Fortunately, however, we have found something – the new home is now on the outskirts of Kanchipuram (some 12 km), in Arpakkam (which can be found with google earth, it is south-east of Kanchipuram, one has to look for „Arpakkam, Kanchipuram“). The new house is located within a building which belongs to RIDE – also a non-profit organization. However, we must now pay 5000 rupees (twice as much as before). It’s all much more roomy, but also quite far out.

The building has a large hall, which is now divided into a girl and a boy room and office. (we put in the divisions with wooden walls), a kitchen, three bathrooms and four toilets Mosquito nets are fitted to the windows and the complex also has a night watchman and has a large garden with trees and other plants. The power supply is good there, and also the provision of water (in Kanchipuram, the situation is worse), and Arpakkam is located on a bus route to Kanchipuram.

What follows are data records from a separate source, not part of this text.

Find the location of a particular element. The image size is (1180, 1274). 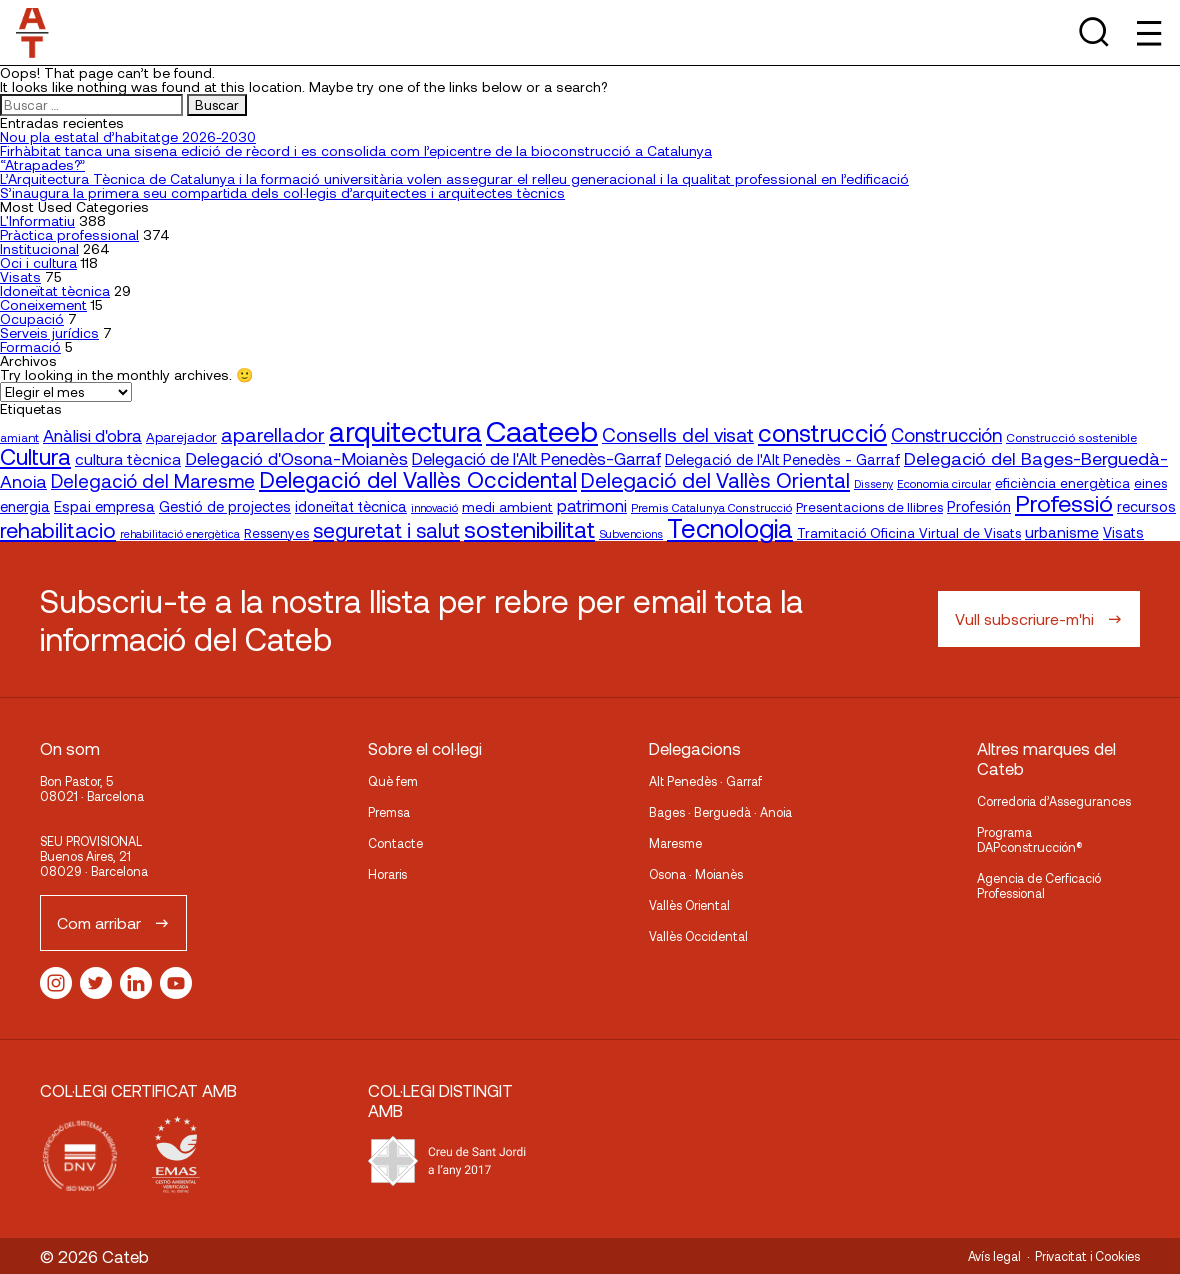

Disseny [Disseny (14 elementos)] is located at coordinates (873, 483).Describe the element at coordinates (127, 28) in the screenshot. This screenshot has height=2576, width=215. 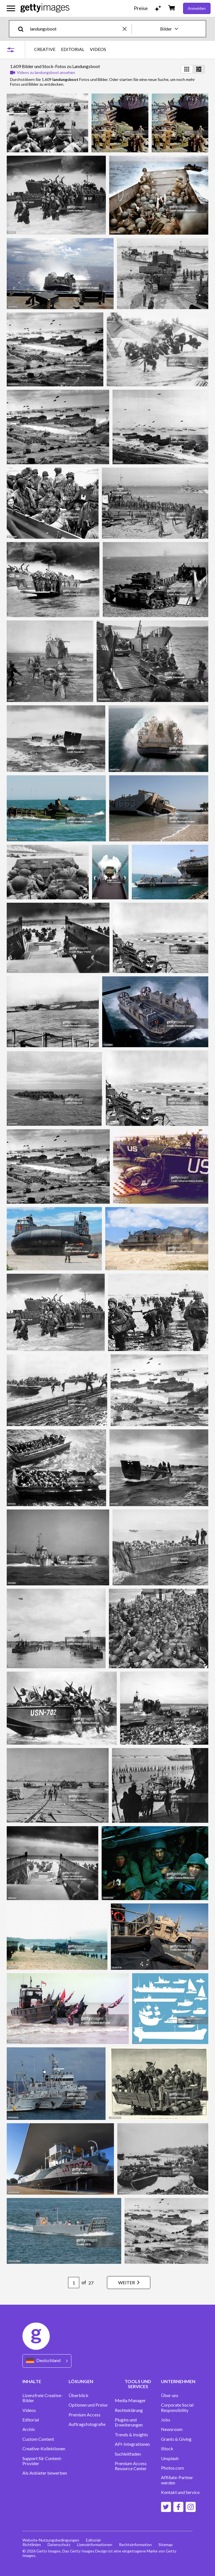
I see `[clear]` at that location.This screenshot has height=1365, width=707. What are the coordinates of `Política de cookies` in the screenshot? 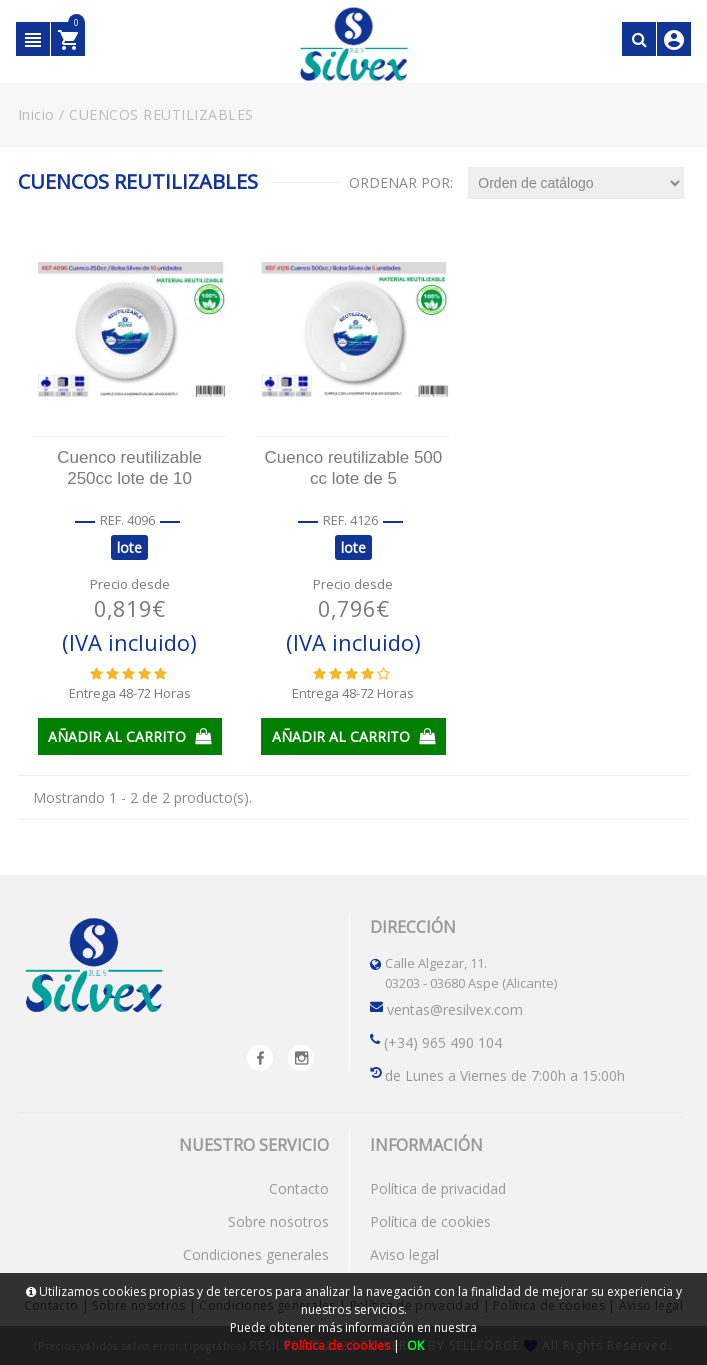 It's located at (430, 1220).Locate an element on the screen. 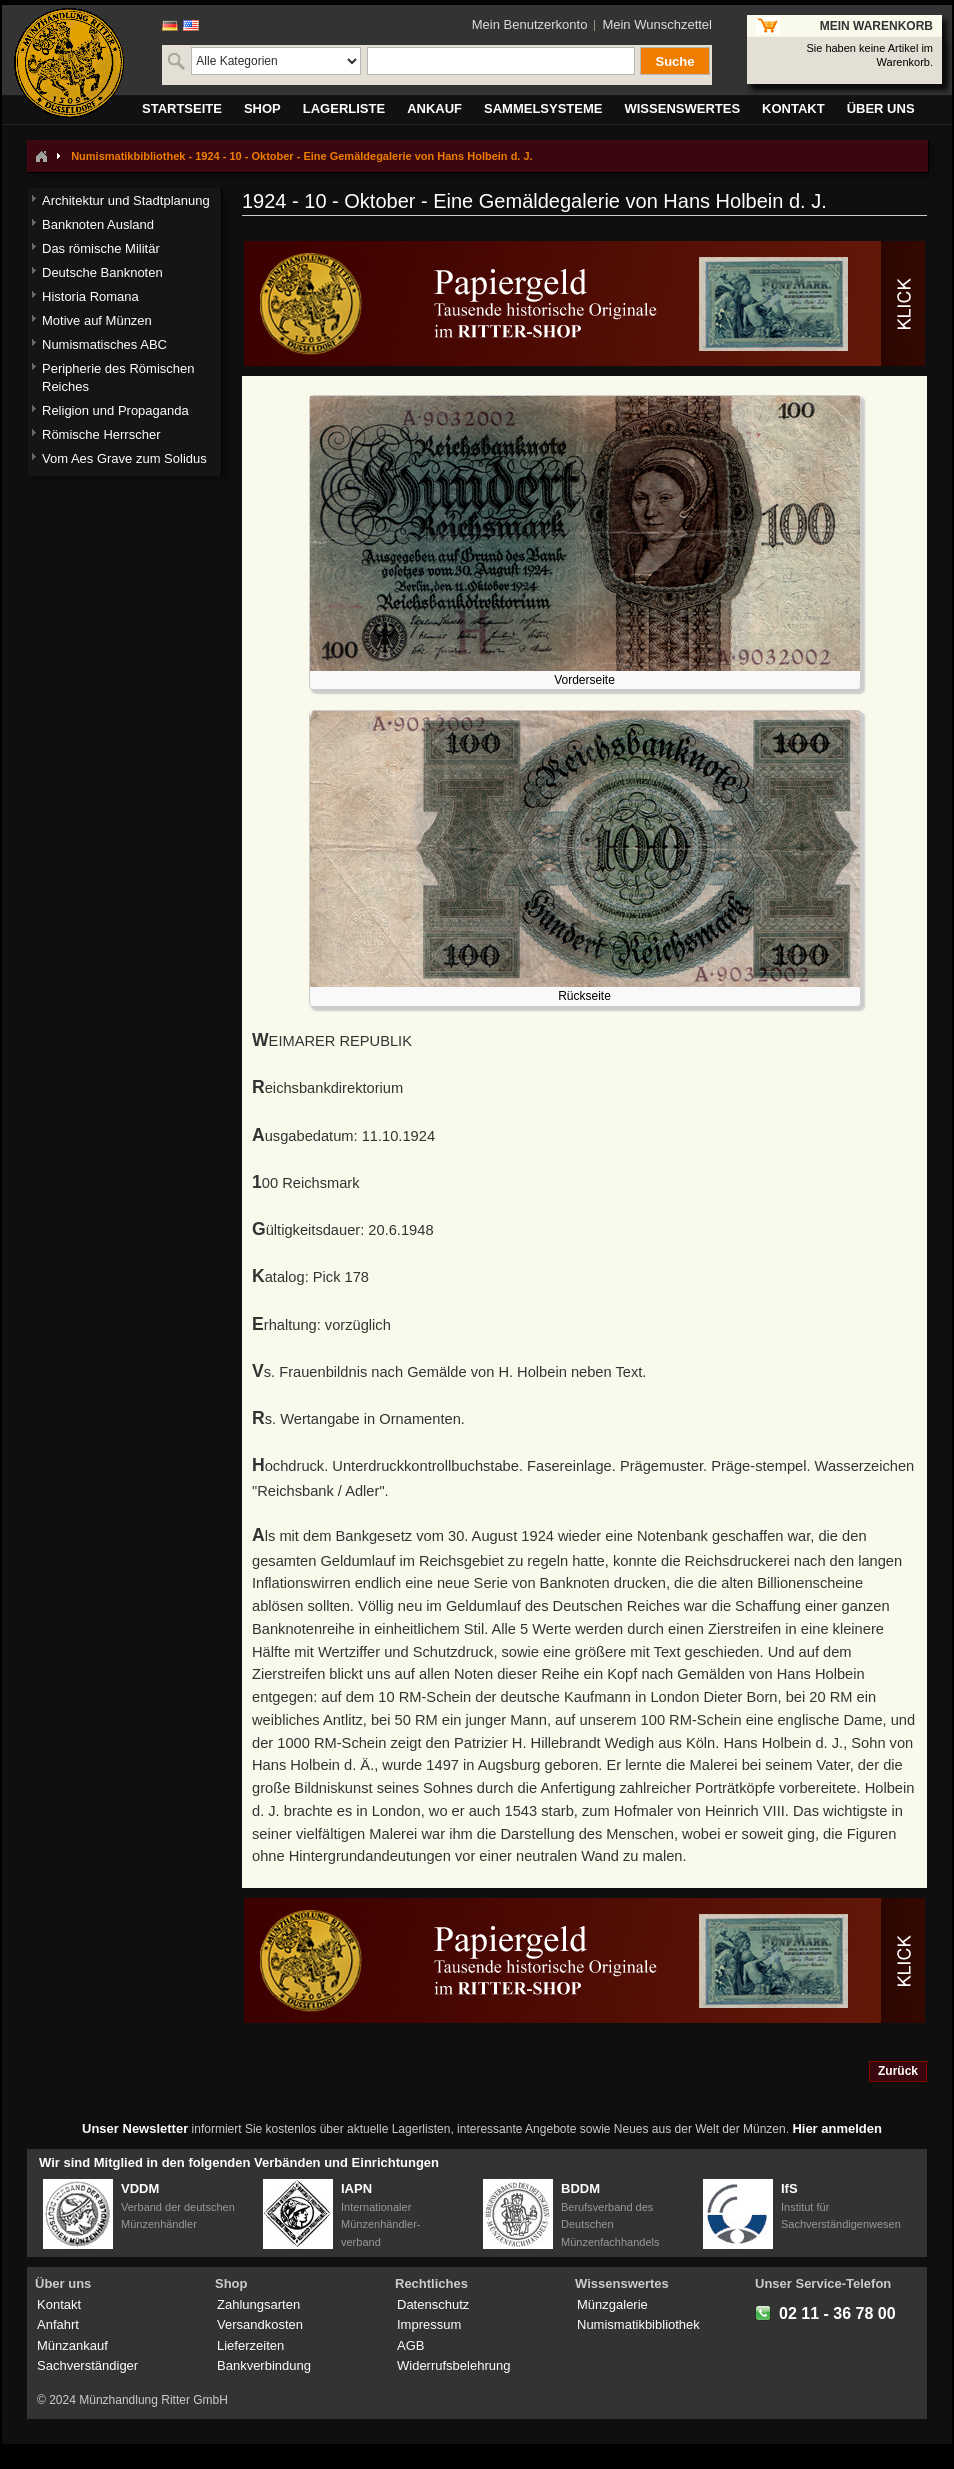 This screenshot has height=2469, width=954. Bankverbindung is located at coordinates (264, 2365).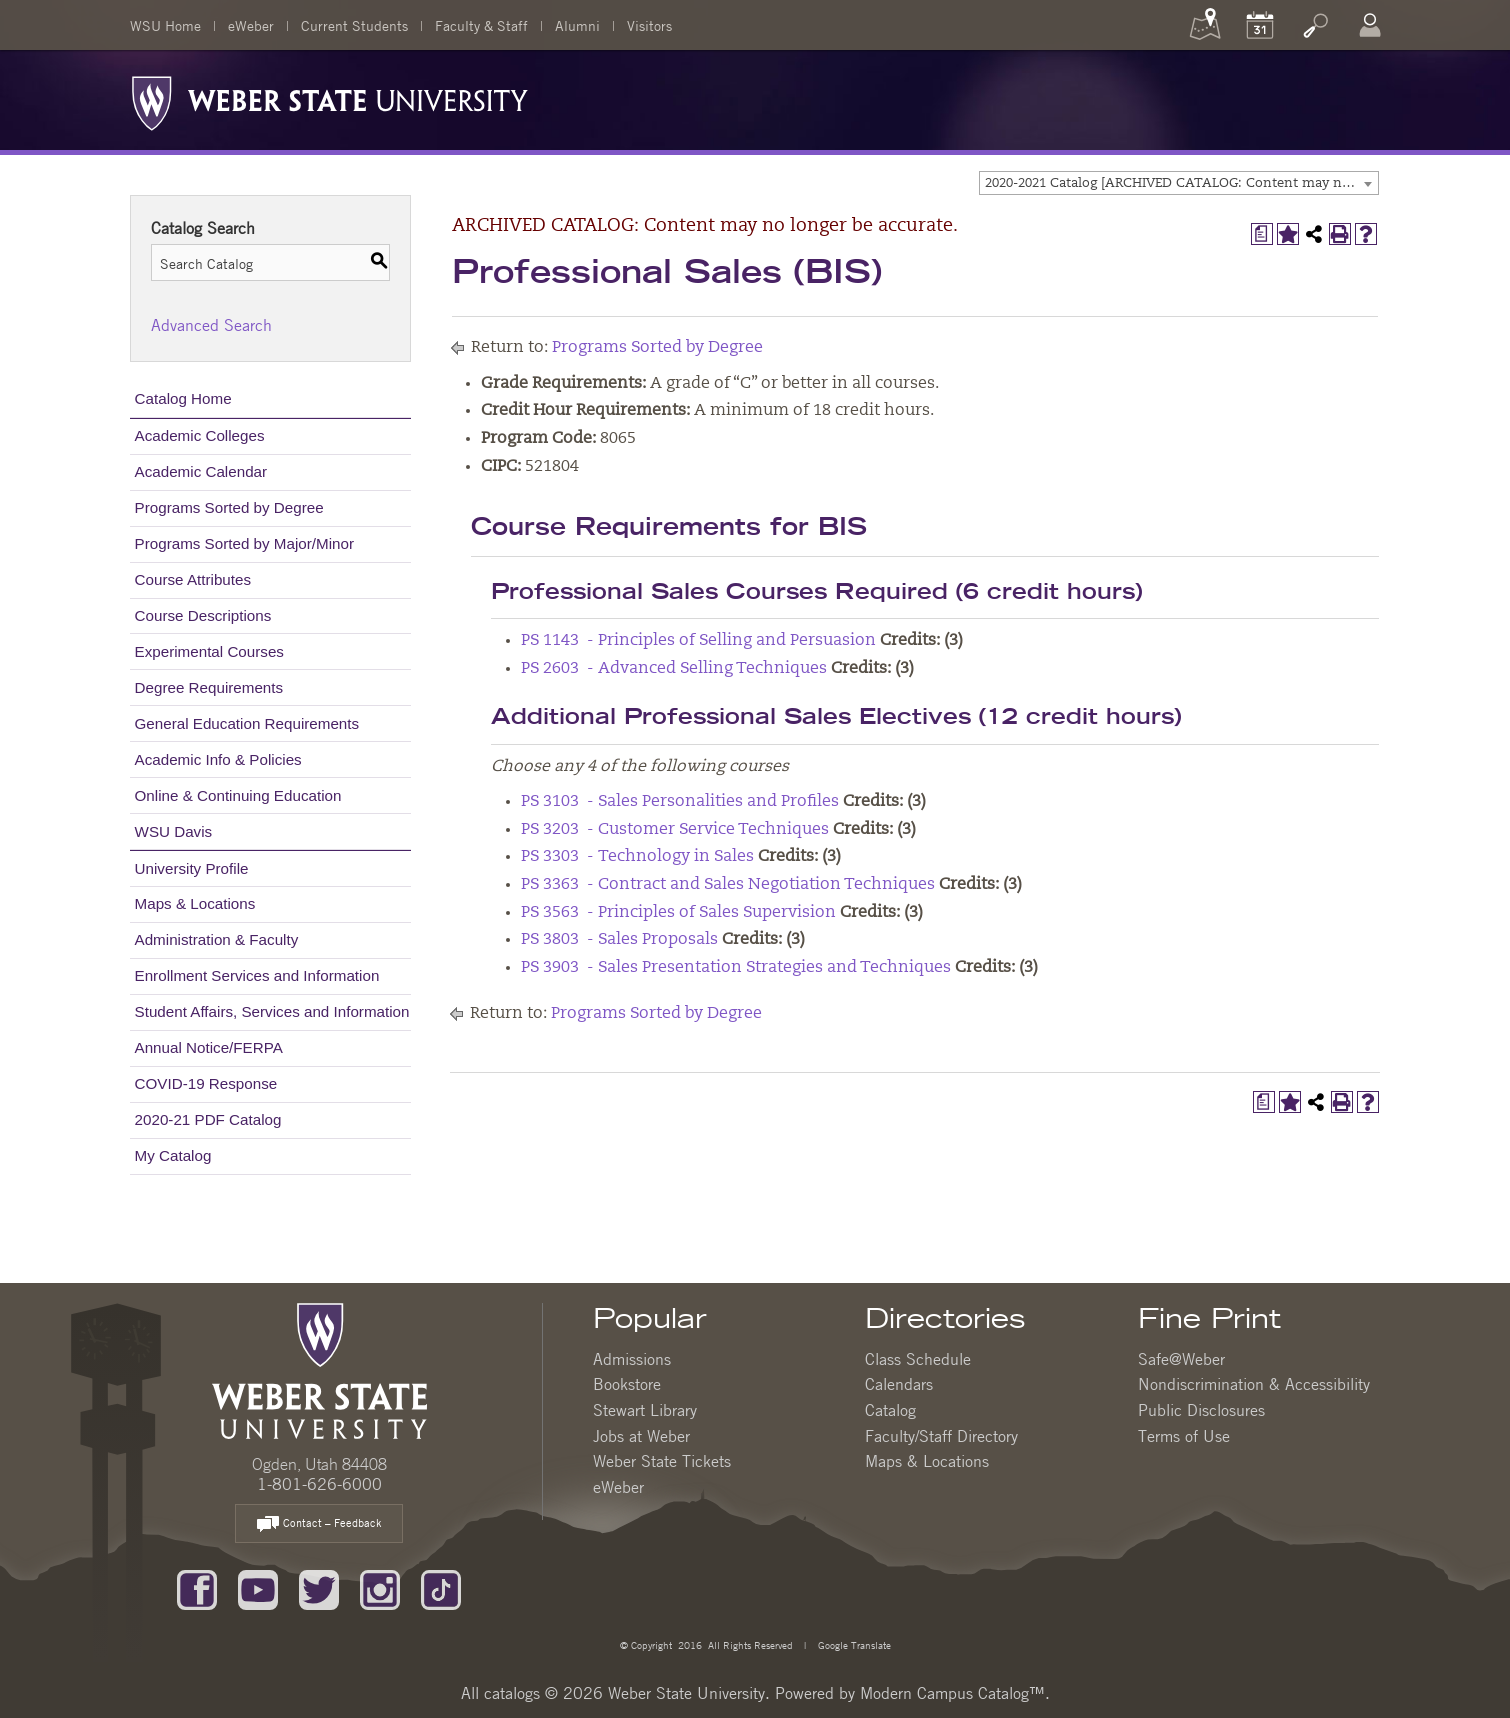  Describe the element at coordinates (209, 1047) in the screenshot. I see `Annual Notice/FERPA` at that location.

The distance also means that the children have fewer visits by the local trust members. The six youngest children had to change school – they have now been removed to the local school about 1.5 km away from the new home. The other kids kept right on their previous schools and are now going there daily by bus to Kanchipuram. We believe that this should not be a permanent solution, because of the long traveling time, and the reduced contact to „the outside world“. But at the moment we will not have much choice but to swallow this toad.

Luckily Mr Shanmugam and Mr Subramaniam took care of everything organizationally. We will soon get pictures  by Mr. Subramaniam that we will publish  here.

Given this situation, we need to now increase our efforts to get financial support from German companies settled near Kanchipuram  – without a sustainable sponsorship the resettlement of the orphanage to Kanchipuram seems to be very difficult.